Haas Research Intelligence
Professor Oliver Williamson Named Distinguished Fellow by American Economic Association
Oliver E. Williamson, a professor emeritus at the University of California, Berkeley's Haas School of Business and expert in transaction cost economics, was honored last month as a 2007 Distinguished Fellow of the American Economic Association (AEA).
The AEA bestows distinguished fellowships on no more than three economists of high distinction in the US and Canada each year. Williamson joined Lloyd Shapley of UCLA and Orley Ashenfelter of Princeton University as recipients this year . Past recipients of the AEA honor include Nobel Laureates Gerard Debreu, an emeritus professor of economics and mathematics at UC Berkeley, and the late John C. Harsanyi, a longtime professor at the Haas School and Berkeley's Department of Economics.
Williamson's work explores how varying organizational structures for markets and institutions affect economic activity. His work, which blends social science with abstract economic theory, is said to have influenced everything from investment in Eastern Europe to human resource management in the technology industry.
In selecting Williamson, the AEA cited his influential role in shaping the way economists think about firms, contracts, and organizations. "Long before the internal operation of firms was on the radar screen of almost any other economist, 'Olly' did the seminal work in this area," says UC Berkeley Koshland Professor of Economics George Akerlof, a member of the AEA executive committee that selected Williamson to receive a 2007 distinguished fellowship and a 2001 Nobel Laureate in Economics. "Williamson's insights into the incentive structure within firms and organizations dominate the field."

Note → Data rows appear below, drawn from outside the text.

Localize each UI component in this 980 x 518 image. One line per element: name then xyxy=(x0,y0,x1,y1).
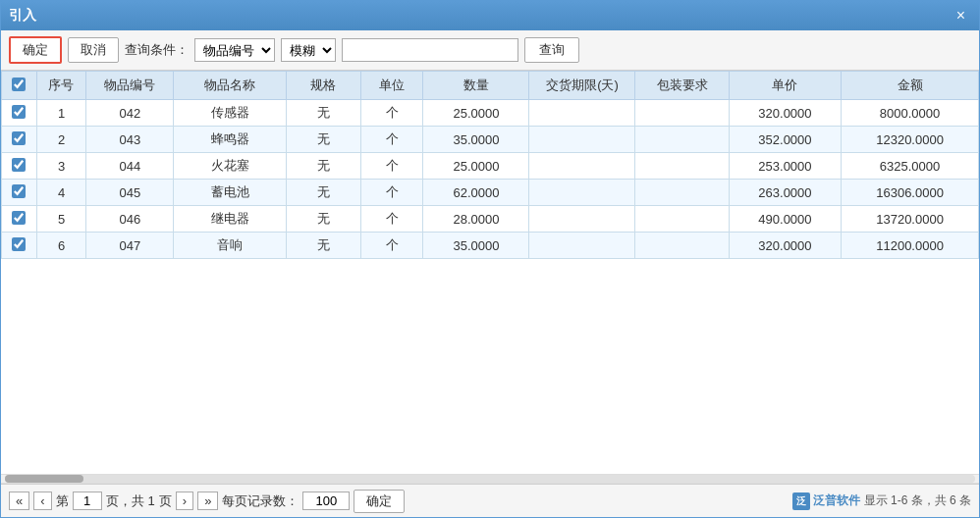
page-prefix: 第 xyxy=(56,492,69,510)
total-pages: 1 xyxy=(148,493,155,508)
confirm-button[interactable]: 确定 xyxy=(9,36,62,64)
row-seq: 3 xyxy=(36,153,86,180)
row-qty: 35.0000 xyxy=(423,127,529,153)
row-code: 047 xyxy=(86,233,174,259)
row-qty: 62.0000 xyxy=(423,180,529,206)
data-table: 序号 物品编号 物品名称 规格 单位 数量 交货期限(天) 包装要求 单价 金额… xyxy=(1,71,979,259)
horizontal-scrollbar[interactable] xyxy=(1,474,979,484)
row-spec: 无 xyxy=(286,206,360,233)
row-name: 火花塞 xyxy=(174,153,286,180)
row-name: 传感器 xyxy=(174,100,286,127)
records-per-page-input[interactable] xyxy=(302,492,350,510)
status-area: 泛 泛普软件 显示 1-6 条，共 6 条 xyxy=(792,492,971,510)
prev-page-button[interactable]: ‹ xyxy=(33,492,51,510)
row-amount: 8000.0000 xyxy=(842,100,979,127)
scrollbar-thumb[interactable] xyxy=(5,475,83,483)
scrollbar-track xyxy=(5,475,975,483)
query-button[interactable]: 查询 xyxy=(524,37,579,63)
table-row: 6 047 音响 无 个 35.0000 320.0000 11200.0000 xyxy=(2,233,979,259)
row-checkbox[interactable] xyxy=(12,131,26,145)
row-checkbox[interactable] xyxy=(12,158,26,172)
row-spec: 无 xyxy=(286,233,360,259)
toolbar: 确定 取消 查询条件： 物品编号 物品名称 规格 模糊 精确 查询 xyxy=(1,30,979,71)
row-packing xyxy=(635,153,729,180)
table-row: 3 044 火花塞 无 个 25.0000 253.0000 6325.0000 xyxy=(2,153,979,180)
row-code: 044 xyxy=(86,153,174,180)
row-checkbox[interactable] xyxy=(12,237,26,251)
pagination: « ‹ 第 页，共 1 页 › » 每页记录数： 确定 xyxy=(9,490,405,513)
row-name: 蜂鸣器 xyxy=(174,127,286,153)
row-delivery xyxy=(529,153,635,180)
first-page-button[interactable]: « xyxy=(9,492,29,510)
row-delivery xyxy=(529,100,635,127)
row-unit: 个 xyxy=(360,206,423,233)
row-checkbox[interactable] xyxy=(12,184,26,198)
header-amount: 金额 xyxy=(842,72,979,100)
row-seq: 5 xyxy=(36,206,86,233)
row-checkbox-cell xyxy=(2,206,37,233)
header-code: 物品编号 xyxy=(86,72,174,100)
search-input[interactable] xyxy=(342,38,518,62)
table-row: 1 042 传感器 无 个 25.0000 320.0000 8000.0000 xyxy=(2,100,979,127)
select-all-checkbox[interactable] xyxy=(12,78,26,91)
row-unit: 个 xyxy=(360,180,423,206)
row-unit: 个 xyxy=(360,233,423,259)
title-bar: 引入 × xyxy=(1,1,979,30)
row-checkbox-cell xyxy=(2,127,37,153)
header-price: 单价 xyxy=(729,72,841,100)
cancel-button[interactable]: 取消 xyxy=(68,37,119,63)
row-seq: 4 xyxy=(36,180,86,206)
table-header-row: 序号 物品编号 物品名称 规格 单位 数量 交货期限(天) 包装要求 单价 金额 xyxy=(2,72,979,100)
import-dialog: 引入 × 确定 取消 查询条件： 物品编号 物品名称 规格 模糊 精确 查询 xyxy=(0,0,980,518)
row-delivery xyxy=(529,180,635,206)
dialog-title: 引入 xyxy=(9,7,36,25)
row-spec: 无 xyxy=(286,180,360,206)
header-delivery: 交货期限(天) xyxy=(529,72,635,100)
records-per-page-label: 每页记录数： xyxy=(222,492,299,510)
status-text: 显示 1-6 条，共 6 条 xyxy=(864,492,971,509)
row-seq: 2 xyxy=(36,127,86,153)
row-seq: 6 xyxy=(36,233,86,259)
table-body: 1 042 传感器 无 个 25.0000 320.0000 8000.0000… xyxy=(2,100,979,259)
row-spec: 无 xyxy=(286,127,360,153)
row-checkbox-cell xyxy=(2,180,37,206)
row-amount: 16306.0000 xyxy=(842,180,979,206)
row-amount: 11200.0000 xyxy=(842,233,979,259)
row-spec: 无 xyxy=(286,100,360,127)
last-page-button[interactable]: » xyxy=(197,492,218,510)
row-qty: 35.0000 xyxy=(423,233,529,259)
bottom-confirm-button[interactable]: 确定 xyxy=(354,490,405,513)
row-price: 490.0000 xyxy=(729,206,841,233)
match-select[interactable]: 模糊 精确 xyxy=(281,38,336,62)
total-pages-suffix: 页 xyxy=(159,492,172,510)
header-seq: 序号 xyxy=(36,72,86,100)
brand-icon-text: 泛 xyxy=(796,494,806,508)
row-delivery xyxy=(529,127,635,153)
page-suffix: 页，共 xyxy=(106,492,144,510)
brand-name: 泛普软件 xyxy=(813,492,860,509)
row-checkbox-cell xyxy=(2,100,37,127)
header-name: 物品名称 xyxy=(174,72,286,100)
row-checkbox[interactable] xyxy=(12,105,26,119)
row-packing xyxy=(635,100,729,127)
row-name: 蓄电池 xyxy=(174,180,286,206)
page-number-input[interactable] xyxy=(73,492,102,510)
row-spec: 无 xyxy=(286,153,360,180)
row-packing xyxy=(635,233,729,259)
row-checkbox[interactable] xyxy=(12,211,26,225)
next-page-button[interactable]: › xyxy=(176,492,193,510)
row-delivery xyxy=(529,233,635,259)
row-code: 042 xyxy=(86,100,174,127)
row-checkbox-cell xyxy=(2,233,37,259)
table-area: 序号 物品编号 物品名称 规格 单位 数量 交货期限(天) 包装要求 单价 金额… xyxy=(1,71,979,474)
row-amount: 12320.0000 xyxy=(842,127,979,153)
row-name: 继电器 xyxy=(174,206,286,233)
row-price: 320.0000 xyxy=(729,233,841,259)
header-qty: 数量 xyxy=(423,72,529,100)
header-packing: 包装要求 xyxy=(635,72,729,100)
close-button[interactable]: × xyxy=(951,5,971,26)
row-amount: 13720.0000 xyxy=(842,206,979,233)
row-name: 音响 xyxy=(174,233,286,259)
field-select[interactable]: 物品编号 物品名称 规格 xyxy=(194,38,275,62)
row-price: 263.0000 xyxy=(729,180,841,206)
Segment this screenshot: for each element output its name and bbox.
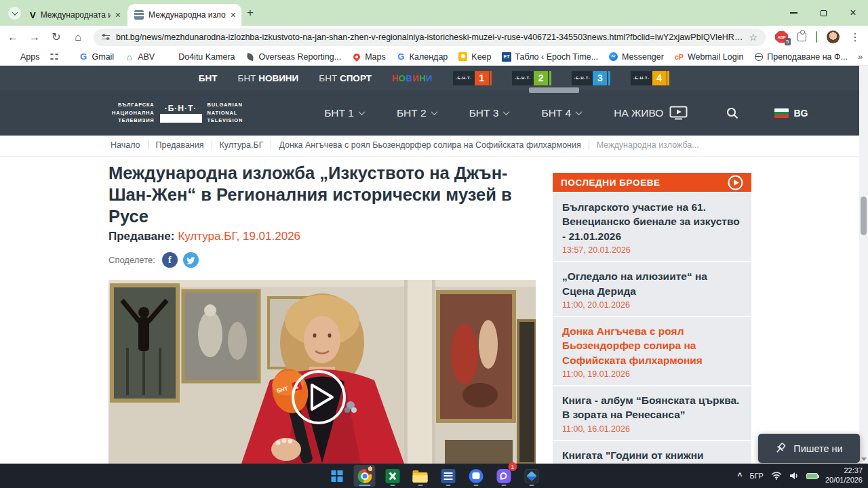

Williamson is the Edgar F. Kaiser Professor of Business Administration and a professor emeritus of business, economics, and law at Haas. He is the author of several books, including Markets and Hierarchies: Analysis and Antitrust Implications, which is considered an economics classic; and The Economic Institutions of Capitalism: Firms, Markets, Relational Contracting, which is said to be the most frequently cited work in social science research.
"We congratulate Olly on this important professional acknowledgement of his scholarly work and thank him for the distinction it brings to the Haas School," says Haas School Associate Dean for Academic Affairs James Lincoln.